Would you transcribe each entry that follows word for word, minus the images?

*** Opening of Task material ***

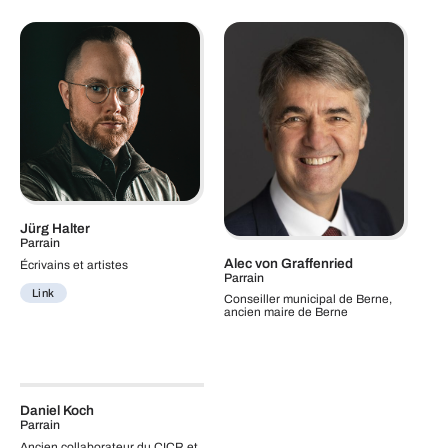
Jürg Halter
Parrain
Alec von Graffenried
Écrivains et artistes
Parrain
Link
Conseiller municipal de Berne,
ancien maire de Berne
Daniel Koch
Parrain
Ancien collaborateur du CICR et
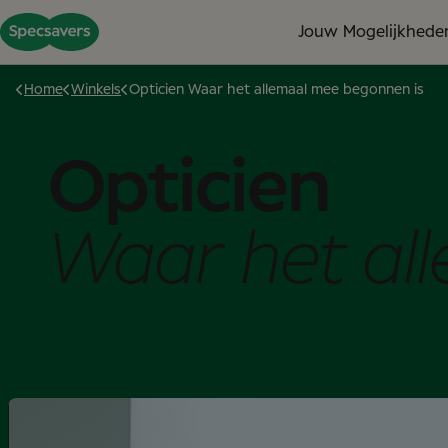
Jouw Mogelijkhede
Home
Winkels
Opticien Waar het allemaal mee begonnen is
Opticien
Waar het al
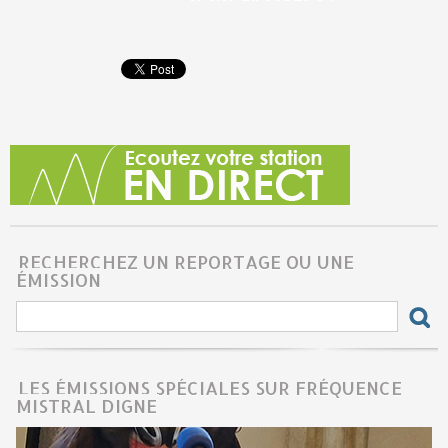
RECHERCHEZ UN REPORTAGE OU UNE
ÉMISSION
LES ÉMISSIONS SPÉCIALES SUR FRÉQUENCE
MISTRAL DIGNE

*** Close of Task material ***

**Response area**:
Jürg Halter
Parrain
Alec von Graffenried
Écrivains et artistes
Parrain
Link
Conseiller municipal de Berne,
ancien maire de Berne
Daniel Koch
Parrain
Ancien collaborateur du CICR et
Jouw Mogelijkhede
Home
Winkels
Opticien Waar het allemaal mee begonnen is
Opticien
Waar het al
RECHERCHEZ UN REPORTAGE OU UNE
ÉMISSION
LES ÉMISSIONS SPÉCIALES SUR FRÉQUENCE
MISTRAL DIGNE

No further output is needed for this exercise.